Why do attorneys spend so much time on the assignment and subletting provisions in a lease agreement? Are they cranking up their billable hours over an academic exercise that is interesting only to lawyers? I would like to think that the answer to the latter question is a resounding no, so the focus of this blog post is to tackle the first question.
First, what is an assignment or a subletting? In its most basic terms, both are legal transfers of a tenant’s interest in a lease agreement (a.k.a. its leasehold interest). An assignment transfers 100% of the leasehold interest, while a sublease transfers less than 100% of the leasehold interest. Practice pointer—if you want to make sure that you’re creating a sublease, make the sublease term expire at least one full day before the expiration date of the prime lease.

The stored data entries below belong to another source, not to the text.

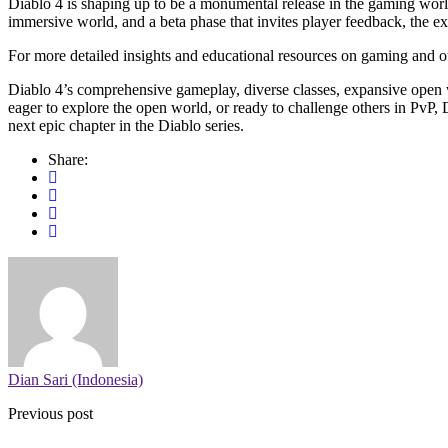
Diablo 4 is shaping up to be a monumental release in the gaming world
immersive world, and a beta phase that invites player feedback, the ex
For more detailed insights and educational resources on gaming and ot
Diablo 4’s comprehensive gameplay, diverse classes, expansive open w
eager to explore the open world, or ready to challenge others in PvP, D
next epic chapter in the Diablo series.
Share:
Dian Sari (Indonesia)
Previous post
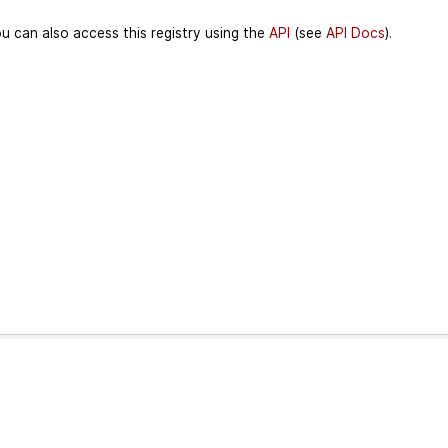
u can also access this registry using the
API
(see
API Docs
).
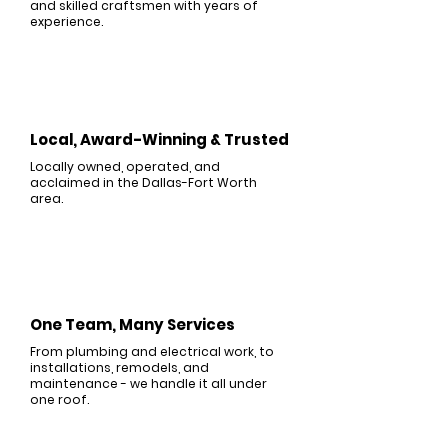
and skilled craftsmen with years of
experience.
Local, Award-Winning & Trusted
Locally owned, operated, and
acclaimed in the Dallas-Fort Worth
area.
One Team, Many Services
From plumbing and electrical work, to
installations, remodels, and
maintenance - we handle it all under
one roof.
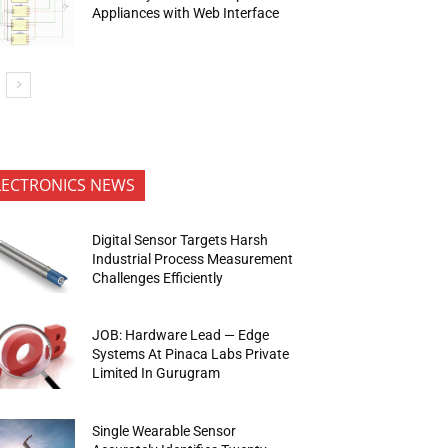
Appliances with Web Interface
LECTRONICS NEWS
Digital Sensor Targets Harsh
Industrial Process Measurement
Challenges Efficiently
JOB: Hardware Lead — Edge
Systems At Pinaca Labs Private
Limited In Gurugram
Single Wearable Sensor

There are cases construing a so-named sublease agreement to be an assignment agreement.
So why focus on the assignment/sublease provisions in a lease? Let’s start with the default rule that unless changed by the lease or by statute (such as in Texas), a tenant of a lease for a stated term may transfer all or any portion of its leasehold interest without having to provide notice to, or obtain the consent of, the landlord. Thus in most cases if the lease doesn’t cover transfers of the tenant’s leasehold interest, then there are no restraints on the tenant. It can assign, sublease, license, mortgage, you name it without the landlord having any say in the matter. Obviously, this is divine for tenants, but can be a surprise to landlords who think that when they sign a lease with X, that X will be the tenant for the duration of the lease term.
Landlords, or more likely their attorneys, have thus added provisions to their leases that sometimes go on for multiple, legal-sized pages (don’t get me started on legal-sized paper, which in my humble opinion is a relic of the past, and annoying to boot; do you really think you’re fooling me into thinking that you have such a reasonable, short agreement by creating a document in 8-point font and legal-sized paper?), prohibiting transfers on the tenant’s leasehold interest without the prior consent of the landlord.
The underlying purpose of the landlord’s assignment/subletting provision is to undo the common law rule of unrestrained transfer by the tenant. Failure to do so can have unintended consequences for the landlord—for example, a person or entity occupying the space who is not an acceptable tenant from the landlord’s perspective for a myriad of possible reasons. The tenant’s focus is on scaling back as much of the landlord’s restrictions as feasible in light of each side’s interests and leverage. Even if the tenant thinks that it will be occupying the premises for as long as it can imagine, and in the same entity form, I highly recommend maximizing the tenant’s exit strategy.